##### Exercise data

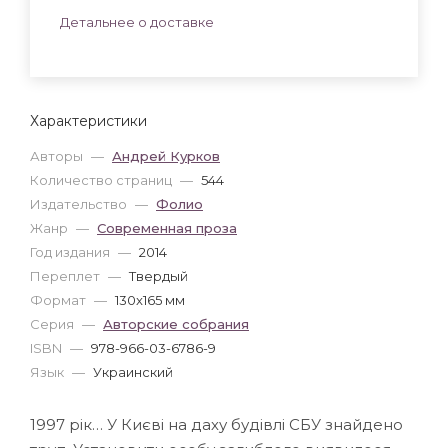
Детальнее о доставке
Характеристики
Авторы
—
Андрей Курков
Количество страниц
—
544
Издательство
—
Фолио
Жанр
—
Современная проза
Год издания
—
2014
Переплет
—
Твердый
Формат
—
130x165 мм
Серия
—
Авторские собрания
ISBN
—
978-966-03-6786-9
Язык
—
Украинский
1997 рік… У Києві на даху будівлі СБУ знайдено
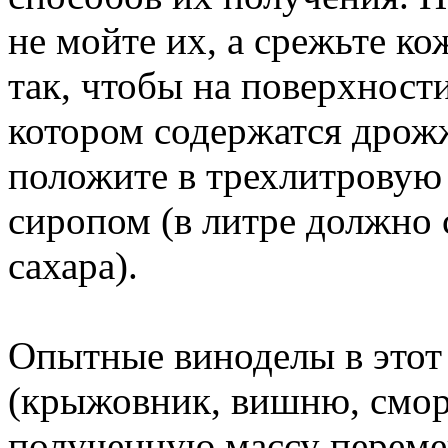
не мойте их, а срежьте к
так, чтобы на поверхности
котором содержатся дрож
положите в трехлитровую 
сиропом (в литре должно 
сахара).
Опытные виноделы в этот
(крыжовник, вишню, сморо
полученную массу переме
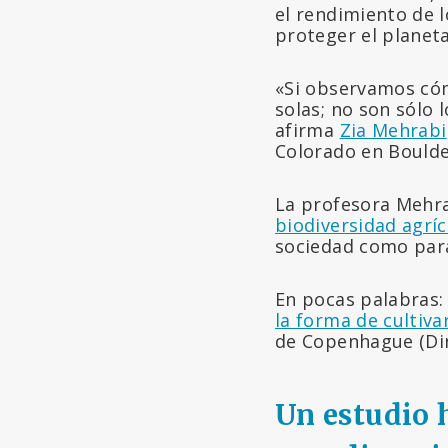
el rendimiento de l
proteger el planeta
«Si observamos cóm
solas; no son sólo 
afirma
Zia Mehrabi
Colorado en Boulde
La profesora Mehra
biodiversidad agrí
sociedad como par
En pocas palabras:
la forma de cultiva
de Copenhague (Din
Un estudio h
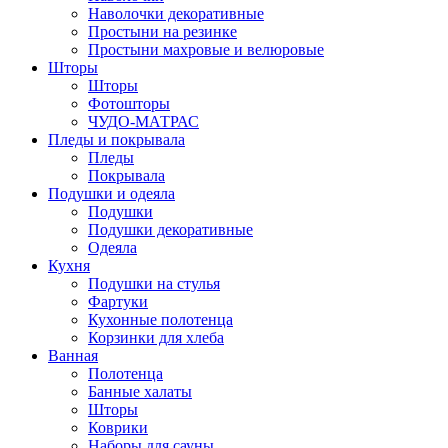
Наволочки декоративные
Простыни на резинке
Простыни махровые и велюровые
Шторы
Шторы
Фотошторы
ЧУДО-МАТРАС
Пледы и покрывала
Пледы
Покрывала
Подушки и одеяла
Подушки
Подушки декоративные
Одеяла
Кухня
Подушки на стулья
Фартуки
Кухонные полотенца
Корзинки для хлеба
Ванная
Полотенца
Банные халаты
Шторы
Коврики
Наборы для сауны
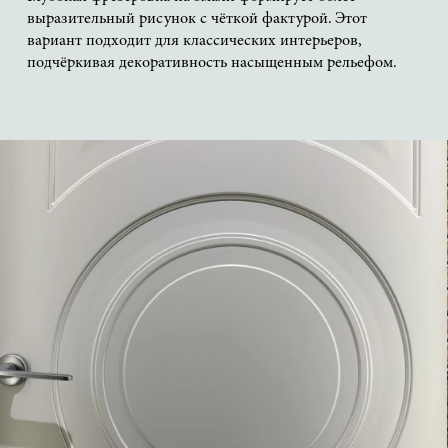
выразительный рисунок с чёткой фактурой. Этот
вариант подходит для классических интерьеров,
подчёркивая декоративность насыщенным рельефом.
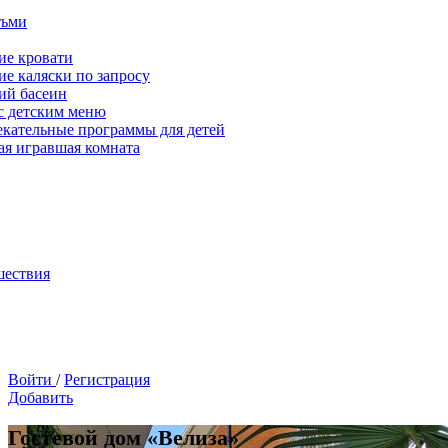
тьми
ие кровати
ие каляски по запросу
ий басеин
с детским меню
екательные программы для детей
ая игравшая комната
шествия
Войти
/
Регистрация
Добавить
Гостевой дом «Велиза»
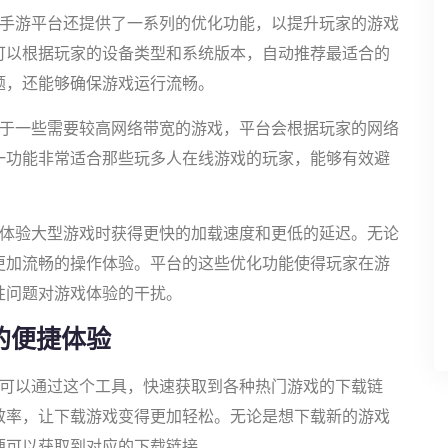
7手游平台还提供了一系列的优化功能，以提升玩家的游戏
可以根据玩家的设备类型和系统版本，自动推荐最适合的
题，还能够确保游戏运行流畅。
对于一些需要较高网络带宽的游戏，平台会根据玩家的网络
一功能非常适合那些玩多人在线游戏的玩家，能够有效避
在体验大型游戏时获得更快的加载速度和更低的延迟。无论
更加流畅的操作体验。平台的这些优化功能使得玩家在游
性问题对游戏体验的干扰。
的便捷体验
家可以通过这个工具，快速获取到各种热门游戏的下载链
效率，让下载游戏变得更加轻松。无论是想下载新的游戏
便可以获取到对应的下载链接。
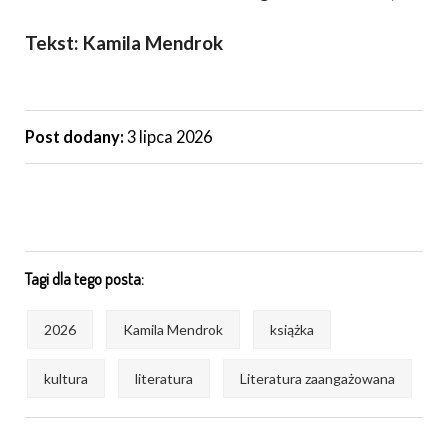
Tekst: Kamila Mendrok
Post dodany:
3 lipca 2026
Tagi dla tego posta:
2026
Kamila Mendrok
książka
kultura
literatura
Literatura zaangażowana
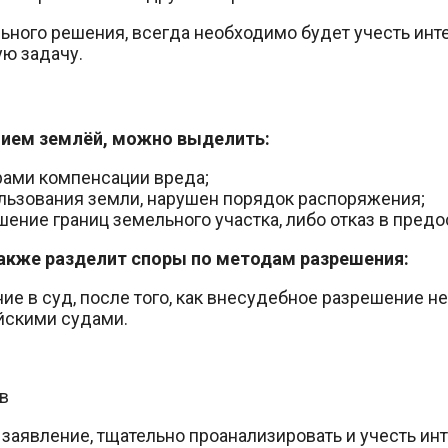
льного решения, всегда необходимо будет учесть ин
ую задачу.
нием землёй, можно выделить:
рами компенсации вреда;
ользования земли, нарушен порядок распоряжения;
ение границ земельного участка, либо отказ в предост
акже разделит споры по методам разрешения:
 в суд, после того, как внесудебное разрешение не
йскими судами.
в
е заявление, тщательно проанализировать и учесть ин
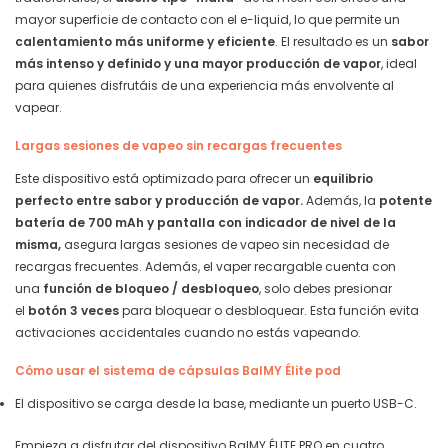
mayor superficie de contacto con el e-liquid, lo que permite un
calentamiento más uniforme y eficiente
. El resultado es un
sabor
más intenso y definido y una
mayor producción de vapor
, ideal
para quienes disfrutáis de una experiencia más envolvente al
vapear.
Largas sesiones de vapeo sin recargas frecuentes
Este dispositivo está optimizado para ofrecer un
equilibrio
perfecto entre sabor y producción de vapor.
Además, la
potente
batería de 700 mAh y pantalla con indicador de nivel de la
misma,
asegura largas sesiones de vapeo sin necesidad de
recargas frecuentes. Además, el vaper recargable cuenta con
una
función de bloqueo / desbloqueo
, solo debes presionar
el
botón 3 veces
para bloquear o desbloquear. Esta función evita
activaciones accidentales cuando no estás vapeando.
Cómo usar el sistema de cápsulas BalMY Élite pod
El dispositivo se carga desde la base, mediante un puerto USB-C.
Empieza a disfrutar del dispositivo BalMY ÉLITE PRO en cuatro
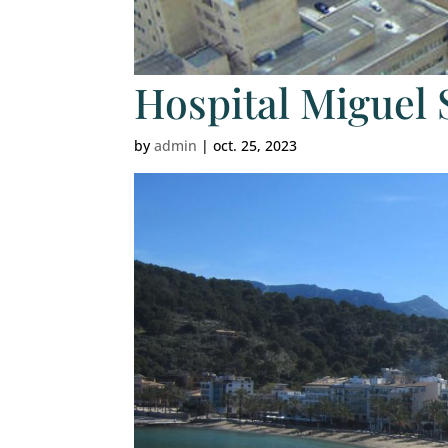
Hospital Miguel 
by
admin
|
oct. 25, 2023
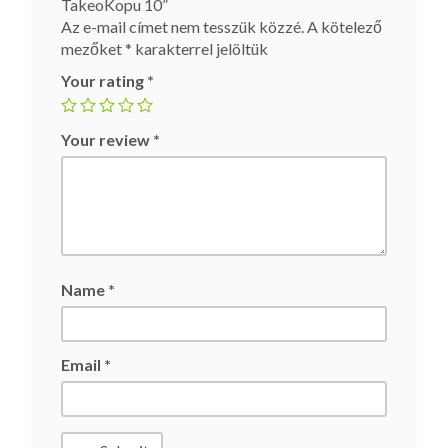
TakeoKopu 10”
Az e-mail címet nem tesszük közzé.
A kötelező
mezőket
*
karakterrel jelöltük
Your rating
*
Your review
*
Name
*
Email
*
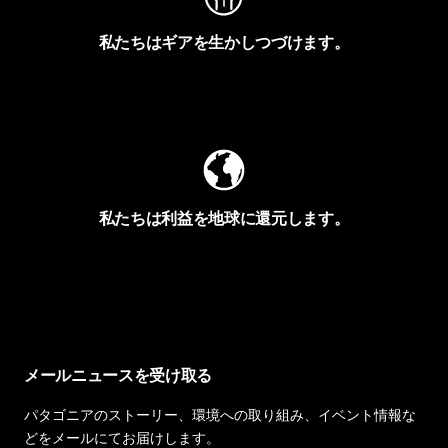
私たちはギアを生かしつづけます。
Worn Wearを見る
私たちは利益を地球に還元します。
イヴォンの手紙を見る
メールニュースを受け取る
パタゴニアのストーリー、環境への取り組み、イベント情報な
どをメールにてお届けします。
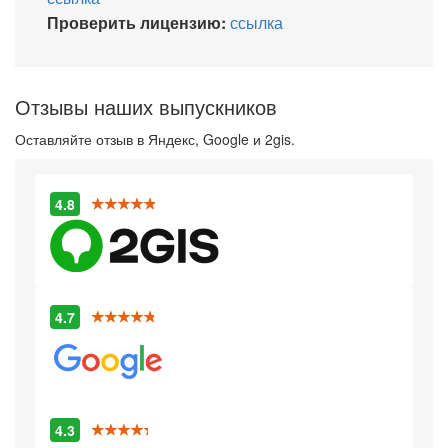
Проверить лицензию:
ссылка
Отзывы наших выпускников
Оставляйте отзыв в Яндекс, Google и 2gis.
4.8
4.7
4.3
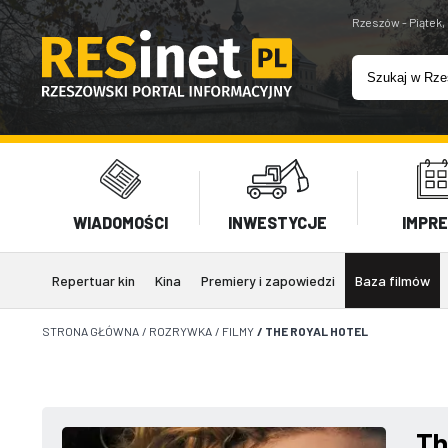
Rzeszów - Piątek,
WIADOMOŚCI
INWESTYCJE
IMPR
Repertuar kin
Kina
Premiery i zapowiedzi
Baza filmów
STRONA GŁÓWNA
/
ROZRYWKA
/
FILMY
/
THE ROYAL HOTEL
Th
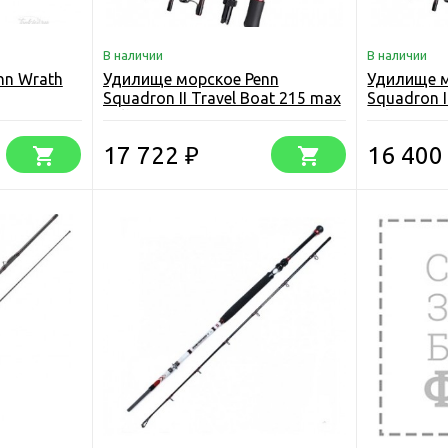
В наличии
В наличии
nn Wrath
Удилище морское Penn
Удилище м
Squadron II Travel Boat 215 max
Squadron I
50lb
30lb
17 722
16 40
₽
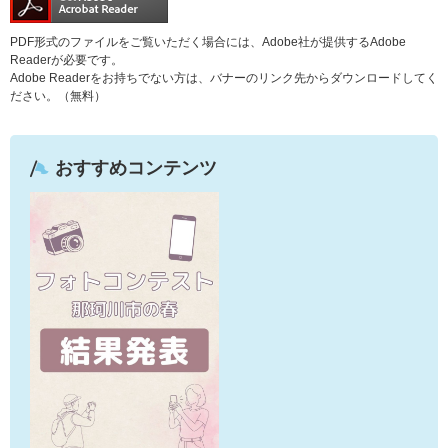
PDF形式のファイルをご覧いただく場合には、Adobe社が提供するAdobe
Readerが必要です。
Adobe Readerをお持ちでない方は、バナーのリンク先からダウンロードしてく
ださい。（無料）
おすすめコンテンツ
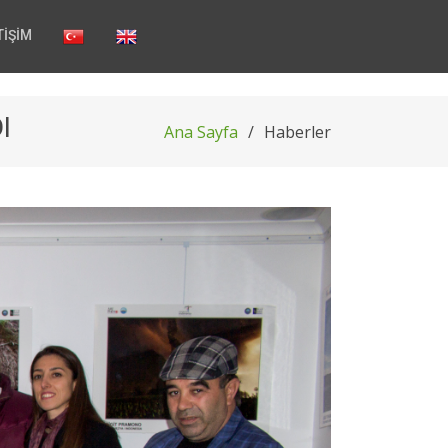
TİŞİM
I
Ana Sayfa
Haberler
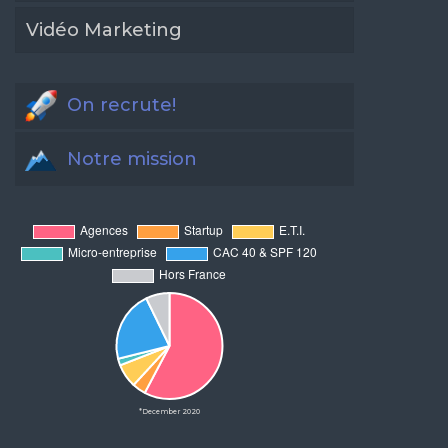
Vidéo Marketing
On recrute!
Notre mission
*December 2020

##########

Work task
Please give back exactly the lines from the first line of the records above through the line containing "在体验大型游戏时获得更快的加载速度和更低的延迟。无论", only those and both included, with the pictures removed.

Task response
Детальнее о доставке
Характеристики
Авторы
—
Андрей Курков
Количество страниц
—
544
Издательство
—
Фолио
Жанр
—
Современная проза
Год издания
—
2014
Переплет
—
Твердый
Формат
—
130x165 мм
Серия
—
Авторские собрания
ISBN
—
978-966-03-6786-9
Язык
—
Украинский
1997 рік… У Києві на даху будівлі СБУ знайдено
не мойте их, а срежьте к
так, чтобы на поверхности
котором содержатся дрож
положите в трехлитровую 
сиропом (в литре должно 
сахара).
Опытные виноделы в этот
(крыжовник, вишню, сморо
полученную массу переме
el rendimiento de l
proteger el planeta
«Si observamos cóm
solas; no son sólo 
afirma
Zia Mehrabi
Colorado en Boulde
La profesora Mehra
biodiversidad agrí
sociedad como par
En pocas palabras:
la forma de cultiva
de Copenhague (Din
Un estudio h
Наволочки декоративные
Простыни на резинке
Простыни махровые и велюровые
Шторы
Шторы
Фотошторы
ЧУДО-МАТРАС
Пледы и покрывала
Пледы
Покрывала
Подушки и одеяла
Подушки
Подушки декоративные
Одеяла
Кухня
Подушки на стулья
Фартуки
Кухонные полотенца
Корзинки для хлеба
Ванная
Полотенца
Банные халаты
Шторы
Коврики
Наборы для сауны
выразительный рисунок с чёткой фактурой. Этот
вариант подходит для классических интерьеров,
подчёркивая декоративность насыщенным рельефом.
тьми
ие кровати
ие каляски по запросу
ий басеин
с детским меню
екательные программы для детей
ая игравшая комната
шествия
Войти
/
Регистрация
Добавить
Гостевой дом «Велиза»
7手游平台还提供了一系列的优化功能，以提升玩家的游戏
可以根据玩家的设备类型和系统版本，自动推荐最适合的
题，还能够确保游戏运行流畅。
对于一些需要较高网络带宽的游戏，平台会根据玩家的网络
一功能非常适合那些玩多人在线游戏的玩家，能够有效避
在体验大型游戏时获得更快的加载速度和更低的延迟。无论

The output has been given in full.